К тому же при чрезмерно обильном насморке вышеуказанные средства могут оказаться бессильными – гной затрудняет доступ лекарства к воспаленной слизистой оболочке. Поэтому нужны ещё и препараты, способствующие его разжижению и удалению из носа.

В качестве разжижающих средств рекомендуются АЦЦ, флуимуцил, а лучше даже спрей для носа ринофлуимуцил, синупрет. Последний выпускается как в таблетках, так и в каплях. Он стимулирует самоочищение не только слизистой оболочки носа, но и придаточных пазух, и его применение может снизить риск заболевания гайморитом. Синупрет и Ринофлуимуцил можно применять одновременно.

Во время беременности

Лечить насморк во время беременности несколько сложнее, ведь многие препараты в этот период под запретом.

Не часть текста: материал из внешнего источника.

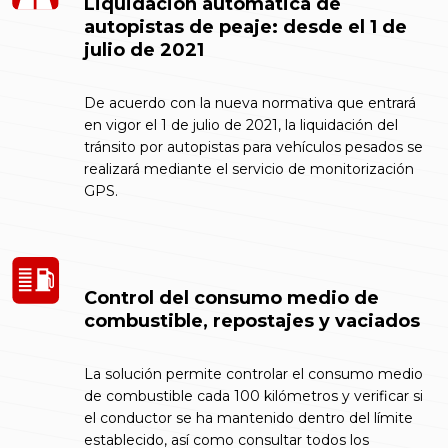
Liquidación automática de
autopistas de peaje: desde el 1 de
julio de 2021
De acuerdo con la nueva normativa que entrará
en vigor el 1 de julio de 2021, la liquidación del
tránsito por autopistas para vehículos pesados se
realizará mediante el servicio de monitorización
GPS.
Control del consumo medio de
combustible, repostajes y vaciados
La solución permite controlar el consumo medio
de combustible cada 100 kilómetros y verificar si
el conductor se ha mantenido dentro del límite
establecido, así como consultar todos los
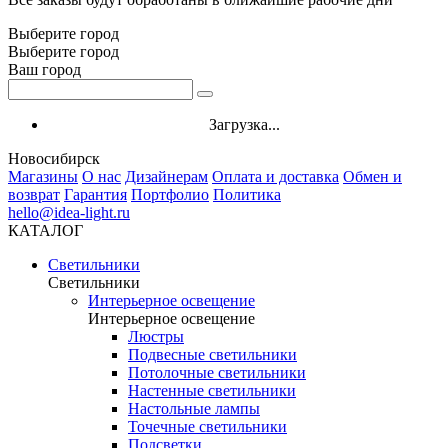
Выберите город
Выберите город
Ваш город
Загрузка...
Новосибирск
Магазины
О нас
Дизайнерам
Оплата и доставка
Обмен и
возврат
Гарантия
Портфолио
Политика
hello@idea-light.ru
КАТАЛОГ
Светильники
Светильники
Интерьерное освещение
Интерьерное освещение
Люстры
Подвесные светильники
Потолочные светильники
Настенные светильники
Настольные лампы
Точечные светильники
Подсветки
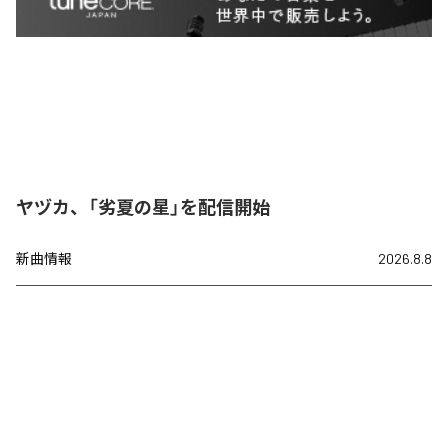
ヤヅカ、「劣夏の星」を配信開始
新曲情報
2026.8.8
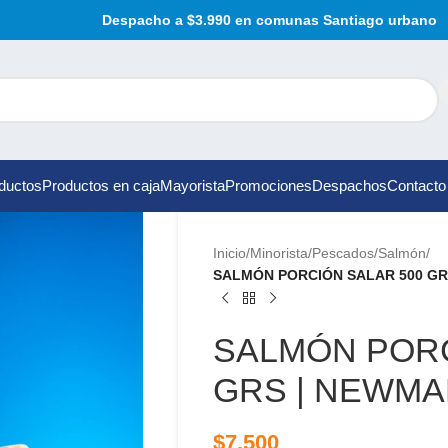
Despacho a $3.990 en comunas Santiago urbano
ductos
Productos en caja
Mayorista
Promociones
Despachos
Contacto
Inicio
/
Minorista
/
Pescados
/
Salmón
/
SALMÓN PORCIÓN SALAR 500 GR
SALMÓN PORC
GRS | NEWM
$
7.500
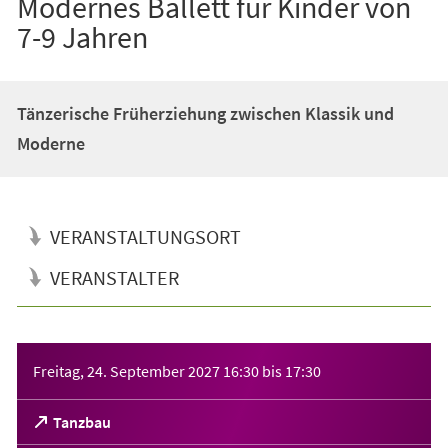
Modernes Ballett für Kinder von
7-9 Jahren
Tänzerische Früherziehung zwischen Klassik und
Moderne
VERANSTALTUNGSORT
VERANSTALTER
Veranstaltungsinformationen
Freitag, 24. September 2027
16:30
bis
17:30
(Öffnet
Tanzbau
in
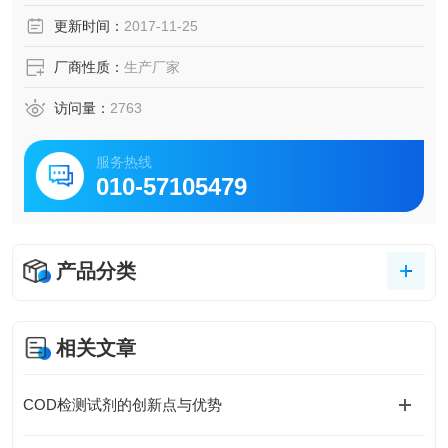
更新时间：
2017-11-25
厂商性质：
生产厂家
访问量：
2763
服务热线
010-57105479
产品分类
相关文章
COD检测试剂的创新点与优势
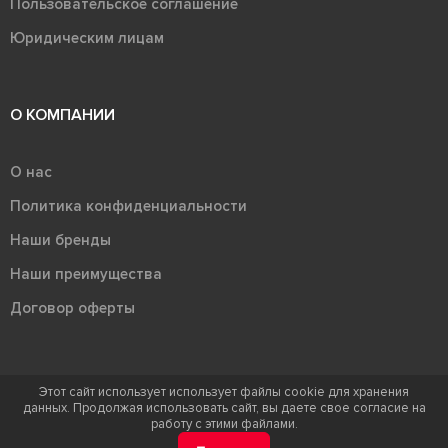
Пользовательское соглашение
Юридическим лицам
О КОМПАНИИ
О нас
Политика конфиденциальности
Наши бренды
Наши преимущества
Договор оферты
Этот сайт использует использует файлы cookie для хранения
данных. Продолжая использовать сайт, вы даете свое согласие на
Терра - территория керамики 2026
работу с этими файлами.
Ⓒ Правообладателем товарного знака "Терра" является ООО "Атлас-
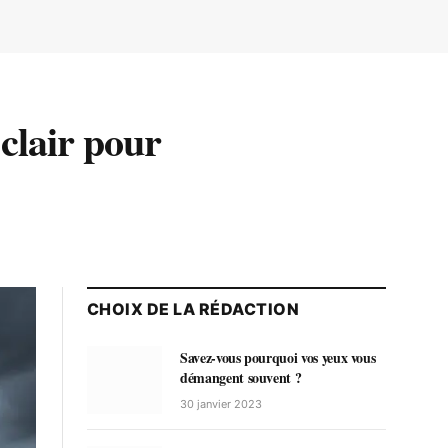
 clair pour
CHOIX DE LA RÉDACTION
Savez-vous pourquoi vos yeux vous
démangent souvent ?
30 janvier 2023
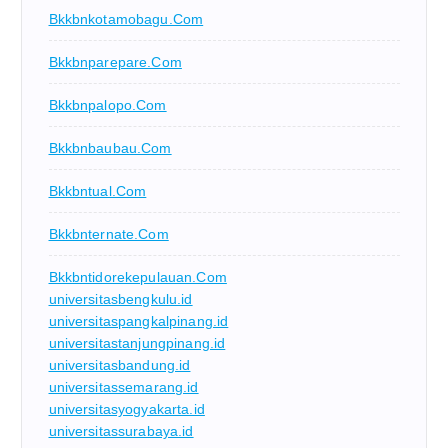
Bkkbnkotamobagu.com
Bkkbnparepare.com
Bkkbnpalopo.com
Bkkbnbaubau.com
Bkkbntual.com
Bkkbnternate.com
Bkkbntidorekepulauan.com
universitasbengkulu.id
universitaspangkalpinang.id
universitastanjungpinang.id
universitasbandung.id
universitassemarang.id
universitasyogyakarta.id
universitassurabaya.id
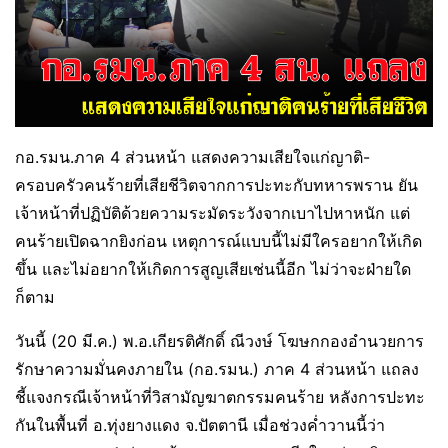
กอ.รมน.ภาค 4 ส่วนหน้า แสดงความเสียใจแก่ญาติ-
ครอบครัวคนร้ายที่เสียชีวิตจากการปะทะกับทหารพราน ยัน
เจ้าหน้าที่ปฏิบัติด้วยความระมัดระวังจากเบาไปหาหนัก แต่
คนร้ายเปิดฉากยิงก่อน เหตุการณ์แบบนี้ไม่มีใครอยากให้เกิด
ขึ้น และไม่อยากให้เกิดการสูญเสียเช่นนี้อีก ไม่ว่าจะฝ่ายใด
ก็ตาม
วันนี้ (20 มี.ค.) พ.อ.เกียรติศักดิ์ ณีวงษ์ โฆษกกองอำนวยการ
รักษาความมั่นคงภายใน (กอ.รมน.) ภาค 4 ส่วนหน้า แถลง
ชี้แจงกรณีเจ้าหน้าที่วิสามัญฆาตกรรมคนร้าย หลังการปะทะ
กันในพื้นที่ อ.ทุ่งยางแดง จ.ปัตตานี เมื่อช่วงค่ำวานนี้ว่า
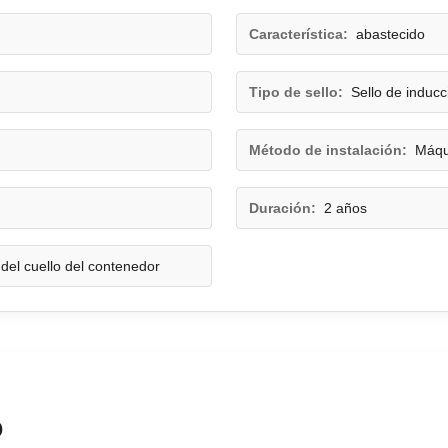
Característica:
abastecido
Tipo de sello:
Sello de inducc
Método de instalación:
Máqu
Duración:
2 años
del cuello del contenedor
o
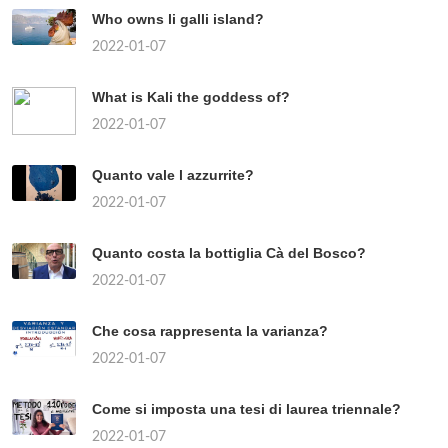
Who owns li galli island?
2022-01-07
What is Kali the goddess of?
2022-01-07
Quanto vale l azzurrite?
2022-01-07
Quanto costa la bottiglia Cà del Bosco?
2022-01-07
Che cosa rappresenta la varianza?
2022-01-07
Come si imposta una tesi di laurea triennale?
2022-01-07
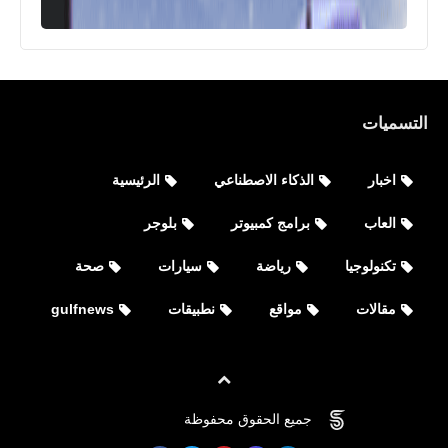
التسميات
اخبار
الذكاء الاصطناعي
الرئيسية
العاب
برامج كمبيوتر
بلوجر
نطبيقات
تكنولوجيا
رياضة
سيارات
صحة
تحميل تطبيق كاكاوا توك كاكاوتوك
مقالات
مواقع
نطبيقات
gulfnews
KakaoTalk للأيفون والأندرويد APK
جميع الحقوق محفوظة
©
FOVTECH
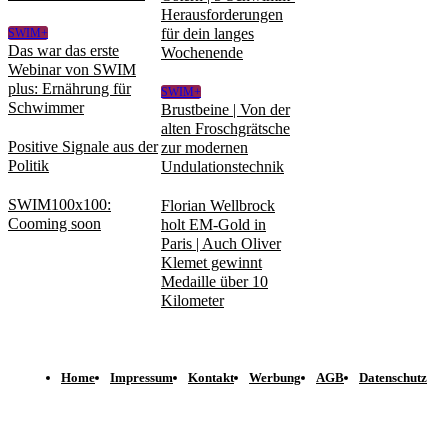
Herausforderungen
für dein langes
SWIM+
Das war das erste
Wochenende
Webinar von SWIM
plus: Ernährung für
SWIM+
Schwimmer
Brustbeine | Von der
alten Froschgrätsche
Positive Signale aus der
zur modernen
Politik
Undulationstechnik
SWIM100x100:
Florian Wellbrock
Cooming soon
holt EM-Gold in
Paris | Auch Oliver
Klemet gewinnt
Medaille über 10
Kilometer
Home
Impressum
Kontakt
Werbung
AGB
Datenschutz
© spomedis GmbH 2023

Если насморк вызван простудой, стоит начать с приёма афлубина – это гомеопатическое средство, которое можно принимать и в первом триместре беременности. Только помните, что кофе отменяет действие любой гомеопатии, поэтому от него стоит временно отказаться. Так же нет запрета на промывание носа при помощи соляных растворов типа аквамариса.

Если нос заложен так, что будущей маме сложно дышать, придётся применять более тяжёлую артиллерию — сосудосуживающие капли, ведь плоду нужен кислород. Из допустимых – капли на натуральной основе, например, пиносол или санорин. Также допустим нафтизин. Но стоит помнить, что капли могут вызвать привыкание. Поэтому использовать их нужно умеренно и не дольше трех дней.

При насморке со слизью организм теряет жидкость, поэтому нужно чаще пить воду, ромашковый чай, морсы из ягод.

Кроме того, во время беременности можно лечить насморк народными средствами.

…Но если, несмотря на все лечение, насморк не проходит в течение 7-10 дней – нужно обязательно обратиться к врачу.

Народные средства

Проверенным народным средством лечения насморка является лук. Нарежьте обычный репчатый лук и подышите над ним или натрите долькой лука под носом, если не боитесь появления раздражения глаз и кожи. Чеснок тоже эффективно лечит насморк, убивая микробы в носу.

Хорошо лечат насморк масла пихты и эвкалипта. Обмакните в масло ватную палочку и смажьте нос внутри. Заложенность носа сразу пройдет, а пары масла начнут оказывать антисептический эффект. Повторяйте эту процедуру два или три раза в день. Главное – чтобы масла были натуральными.

Популярным методом лечения насморка являются ингаляции. Вскипятите воду в кастрюле, наклонитесь над ней и накройте голову толстым полотенцем, обеспечив герметичность. Дышите десять минут, пока вода не остынет. Можно делать ингаляции над отварами трав или картошки. В воду также полезно добавлять масло эвкалипта. Сейчас в продаже даже есть специальные приспособления для ингаляций на дому.